O the serendipity. One of the lads on
ICB (hi Kevin) spotted that Deveney's in Rathmines were offering a free tasting of American beers last Friday evening. It's not far out of my way and I'm always good for a free thimbleful of Goose Island IPA, so I went along.
But this wasn't an attempt to hock the tried and tested US beers we know and (mostly) love. Instead, we met Miles and Jonathan, two guys from over there who have just set up their own drinks import business, of which beer is a part. Their aim is to undercut the distributors who are using multiple middlemen and routing through importers in the UK, the Netherlands and the like. Instead, they're concentrating solely on Californian products and shipping direct, which knocks nearly a euro off the RRP of each bottle. Up against the conservative tastes of the Irish drinker, a biting recession and a government determined to make life
as difficult as possible for the off-trade, it's a bold move.
The pilot offerings are seven Californian microbrews: four from Gordon Biersch of San Jose, and three by San Francisco's Speakeasy. After sampling them all we moved on to the ciders and meads, but you'll need to go to someone else's blog to find out about them, though I will note that the meads are, as far as I know, the first and only real meads to be available commerically in this country.
Gordon Biersch specialises in styles from Germany and environs. We started with their supposedly Czech-like
Pilsner. It's a lovely golden hue with a good malty nose, smelling much stronger than the 5.3% ABV the website says it is (no strength is given on the label of most of these -- naughty). The first sip delivers a slight apple and butterscotch flavour, almost reminiscent of a dry cider. It settles down after that into a decent and workmanlike pale lager, though not really possessed of enough flavour to pass as Czech, in my opinion.
Raising the strength quotient we come to the 7% ABV
Blonde Bock. I expected that if this is true to style then I wouldn't like it. It is and I didn't. Sugary nose, sugary taste, syrupy texture. Blech. Not for me, but if you like horrible German bocks then this is right up your
straße.
I was similarly wary of the
Märzen, having been previously bitten by the sickly monstrosities of Samuel Adams
Octoberfest and
Winter Lager. This dark gold fellow was rather better, though. Still sweet, but with a tasty and warming fresh bread character and a solid chewy body. Not mind-blowing, but decent, and pretty much the only märzen on the market.
Best of the lot, however, is the
Hefeweizen. I haven't complained about the Yanks putting European-style beer into kiddie-sized bottles in
ages, but this one deserves it.

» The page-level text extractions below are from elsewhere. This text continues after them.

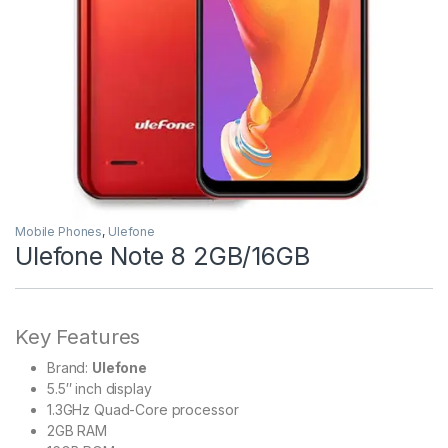
Mobile Phones
,
Ulefone
Ulefone Note 8 2GB/16GB
Key Features
Brand:
Ulefone
5.5″ inch display
1.3GHz Quad-Core processor
2GB RAM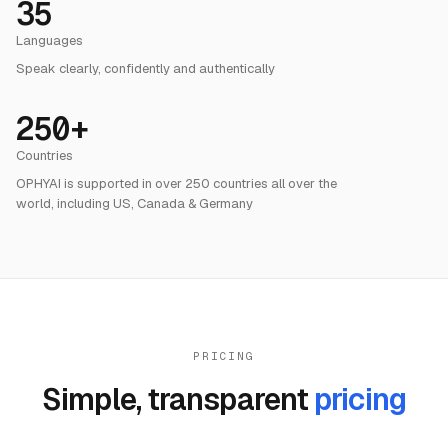
Languages
Speak clearly, confidently and authentically
250+
Countries
OPHYAI is supported in over 250 countries all over the
world, including US, Canada & Germany
PRICING
Simple, transparent
pricing
Payment Plans
Partnership Models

It doesn't really taste like any actual German weiss I know -- it's much sweeter, with the emphasis on the bubblegum-and-bananas end of the flavour scale, and rather thinner than I'd have liked, but it's still a tasty drop and enjoyably chuggable. But I just don't get that proper quaffing sensation without at least a half litre in front of me.

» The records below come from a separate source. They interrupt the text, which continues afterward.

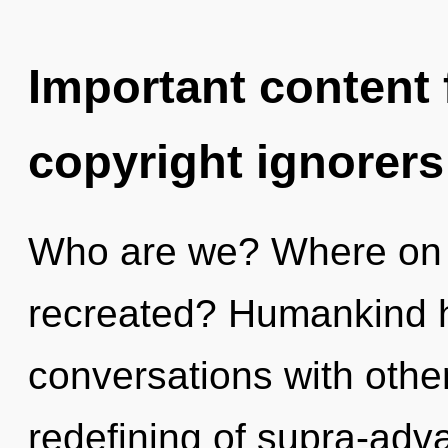
Important content f
copyright ignorers
Who are we? Where on t
recreated? Humankind h
conversations with othe
redefining of supra-ad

The other three beers are much more what one would expect from the western US. The marketing literature didn't say what variety of citrus American hops were being used, but they're being used all right. Staggeringly, Speakeasy's
Big Daddy IPA, the last one I tried,
isn't the massive IBU-fest I was expecting. It's a beautiful pale amber hue and gives off surprisingly subtle fragrant hoppy aromas. The foretaste is quite strong and sweet, from the Munich malt providing 6.5% ABV, but despite the dry hopping I get very little by way of bitter flavours at the end. Having felt the bitterness building in the other two beers, I was secretly relieved that this one let me off lightly. Though I can't help but wonder what the souped-up double version of it is like.
Slightly down the alcohol scale, at 6.1% ABV,
Prohibition amber ale is well up the flavour scale in comparison to Big Daddy. The nose provides a lovely, oily, resinous overture, but surprisingly, once again, it's malt at the forefront. The slightly dark, toffee-and-marzipan notes are topped up with a quite gorgeous sharp orange-grapefruit bite, and the resulting exquisitely balanced flavour just runs and runs. I have a feeling this is going to be one of my regular beers for the next while.

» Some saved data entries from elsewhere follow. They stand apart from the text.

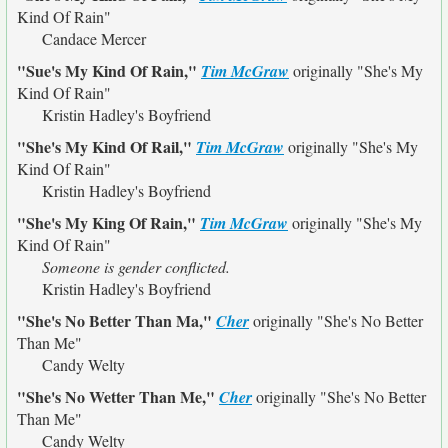
Kind Of Rain"
Candace Mercer
"Sue's My Kind Of Rain,"
Tim McGraw
originally
"She's My
Kind Of Rain"
Kristin Hadley's Boyfriend
"She's My Kind Of Rail,"
Tim McGraw
originally
"She's My
Kind Of Rain"
Kristin Hadley's Boyfriend
"She's My King Of Rain,"
Tim McGraw
originally
"She's My
Kind Of Rain"
Someone is gender conflicted.
Kristin Hadley's Boyfriend
"She's No Better Than Ma,"
Cher
originally
"She's No Better
Than Me"
Candy Welty
"She's No Wetter Than Me,"
Cher
originally
"She's No Better
Than Me"
Candy Welty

Finishing on a lighter note, there's
Untouchable: named, I assume, for the fact that it has a superb aroma of citrus hops but loses its way somewhat once it's past the lips. The distinct west-coast hops bitterness is there all right, as is the toffee malt base, but they are shadows of the same thing in Prohibition. In the unlikely event that Prohibition doesn't do it for you, then here's a lighter, friendlier
blander alternative that's still well-made and tasty.
So that's it from this strange and exciting new shipment. I've nothing further to add except to wish the boys luck in their ballsy attempt to make money out of Ireland's beer drinkers by selling them quality product. I won't say it can't be done -- of course it can -- but it's not going to be easy. I've heard already that the management of one of Dublin's well-reputed beer off licences has tried the beers, liked them, but won't stock them. Up against that, what do you do?